De ella (de la pequeña mujer, en este caso), brotará una atmósfera; de la atmósfera, (una fiesta, una plaza, una calle) brotará un país; de la pequeña mujer tendida en una plaza brotará, de pronto, una época.

No sé si tiene sentido tratar de explicarlo. Al leer Yo era una chica moderna, a mí simplemente me sucedió. Creo que yo no entendía Buenos Aires, por ejemplo. Y durante la lectura me ocurrió lo impensable: entendí. Empezó a existir así, arrugándose, hurgándose, hurtándose: toda la ciudad con sus fiestas, sus calles, sus plazas, sus terrazas, sus balcones. Dándose a entender en su forma de pequeña mujer histriónica.

La pesadilla, el entuerto febril, la mente en su enfermo juicio: despabilándose. La ciudad y su extraña belleza. La ciudad y su extraña felicidad.
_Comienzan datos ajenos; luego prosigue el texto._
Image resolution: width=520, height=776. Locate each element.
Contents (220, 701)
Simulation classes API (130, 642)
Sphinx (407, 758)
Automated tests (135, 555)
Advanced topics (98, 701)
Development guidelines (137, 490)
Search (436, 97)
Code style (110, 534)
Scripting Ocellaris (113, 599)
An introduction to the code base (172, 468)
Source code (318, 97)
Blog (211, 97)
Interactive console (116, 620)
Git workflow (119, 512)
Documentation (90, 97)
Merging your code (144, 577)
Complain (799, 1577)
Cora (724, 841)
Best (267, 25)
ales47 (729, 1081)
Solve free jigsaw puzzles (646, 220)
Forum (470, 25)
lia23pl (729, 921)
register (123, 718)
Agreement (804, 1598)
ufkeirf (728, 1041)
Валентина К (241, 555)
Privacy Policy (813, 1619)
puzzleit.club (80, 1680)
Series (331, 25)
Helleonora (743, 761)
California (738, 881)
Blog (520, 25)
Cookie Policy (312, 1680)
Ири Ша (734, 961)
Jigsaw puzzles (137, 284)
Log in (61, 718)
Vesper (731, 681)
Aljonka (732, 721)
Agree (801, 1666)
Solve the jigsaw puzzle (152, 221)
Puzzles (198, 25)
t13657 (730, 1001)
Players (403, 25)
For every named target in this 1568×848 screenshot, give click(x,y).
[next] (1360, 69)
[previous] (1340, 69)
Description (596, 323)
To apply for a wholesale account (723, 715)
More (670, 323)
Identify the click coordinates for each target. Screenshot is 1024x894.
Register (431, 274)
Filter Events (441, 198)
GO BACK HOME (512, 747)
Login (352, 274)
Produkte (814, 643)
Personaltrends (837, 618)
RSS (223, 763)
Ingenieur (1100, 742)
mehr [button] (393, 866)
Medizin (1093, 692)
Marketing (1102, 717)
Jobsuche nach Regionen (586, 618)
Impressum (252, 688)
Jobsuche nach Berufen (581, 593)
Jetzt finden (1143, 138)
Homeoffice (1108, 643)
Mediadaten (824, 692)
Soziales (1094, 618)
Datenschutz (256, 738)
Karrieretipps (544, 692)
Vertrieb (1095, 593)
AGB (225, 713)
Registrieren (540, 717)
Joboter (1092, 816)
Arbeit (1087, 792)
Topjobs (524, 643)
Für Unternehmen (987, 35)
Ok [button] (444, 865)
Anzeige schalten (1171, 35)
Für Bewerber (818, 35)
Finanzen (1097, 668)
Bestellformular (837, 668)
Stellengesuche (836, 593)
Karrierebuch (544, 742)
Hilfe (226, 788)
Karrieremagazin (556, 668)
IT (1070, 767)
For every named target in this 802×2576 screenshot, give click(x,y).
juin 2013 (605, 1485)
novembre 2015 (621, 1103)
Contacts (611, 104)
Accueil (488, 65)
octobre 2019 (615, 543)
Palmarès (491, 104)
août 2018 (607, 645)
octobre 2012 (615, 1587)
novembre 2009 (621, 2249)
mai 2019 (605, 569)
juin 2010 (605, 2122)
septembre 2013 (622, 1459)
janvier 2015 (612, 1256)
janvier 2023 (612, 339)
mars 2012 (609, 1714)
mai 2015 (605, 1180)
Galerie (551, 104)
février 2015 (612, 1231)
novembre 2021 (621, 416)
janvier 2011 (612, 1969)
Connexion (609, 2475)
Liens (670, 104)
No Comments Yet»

La felicidad de hacer metástasis en un cuerpo feliz: ¿la ficción es un tumor en un cuerpo feliz? ¿De los escritores? ¿de las sociedades? Digo que es un tumor porque tiene siempre algo de ajena y peligrosa. También algo de innecesaria. Y el cuerpo feliz puede convivir con ella sin verla (de lo contrario, enseguida suele aparecer la afición a controlarla, que es exactamente lo que nos pasa en esta época). La ficción puede resultar benigna o maligna, en función de la conservación del cuerpo en que se injerta. Pero ella misma no es ninguna de las dos cosas: un especie de afuera, aunque esté metida adentro; una suerte de otra cosa, aunque esté incrustada en un interior.

Y aun así, la ficción es de origen social, por más antisociales que resulten los escritores. Quizá también por eso es un afuera (incluso de quien la crea). Volviendo a la metáfora del tumor, la ficción es de origen sistémico: hace sistema con el cuerpo de todas las demás ficciones, aunque todas juntas se introduzcan en un cuerpo ajeno. Y entonces sí: lo acosen y lo ataquen.

En Yo era una chica moderna pasa lo contrario que en esos libros que está de moda describir como «necesarios». Es la ficción en lo que tiene de innecesaria, redundante, inexplicada, inexplicable. Es la ficción en lo que tiene de certera. Si estos libros «necesarios» piden una cierta lectura seria y moral (serial), Aira es la contracara sonriente. Y como contra-cara, es también contra-poder.

No tomar el lugar de la necesidad, abominar de la necesidad. Dejarse llevar, dejarse arruinar, a veces. Esa es la lección de Aira: se puede escribir sin que sea estrictamente necesario. Se puede escribir porque siempre hay algo que no puede ser (la belleza y la felicidad, por ejemplo, ¿todavía pueden ser?). Y esa es su enseñanza, estar siempre en donde no se puede, en donde todo más bien puede perderse. Descubriendo el centro inmóvil del hechizo (la invención del quantum), Aira se queda con la clave del abismo: la única totalidad. Como todo adorador de lo ficticio, Aira despilfarra realidad: no quiere hablar de una mujer real (ni, menos que menos, de una patria). Pero tampoco quiere perdérselas: las chupa y comulga. Se come, en cierta forma, el cuerpo de su amada. Y termina diciendo lo mismo que Fellini: «no debemos lamentar nada, nada en absoluto». ¿Quizá porque en el fondo la realidad es también su única esperanza?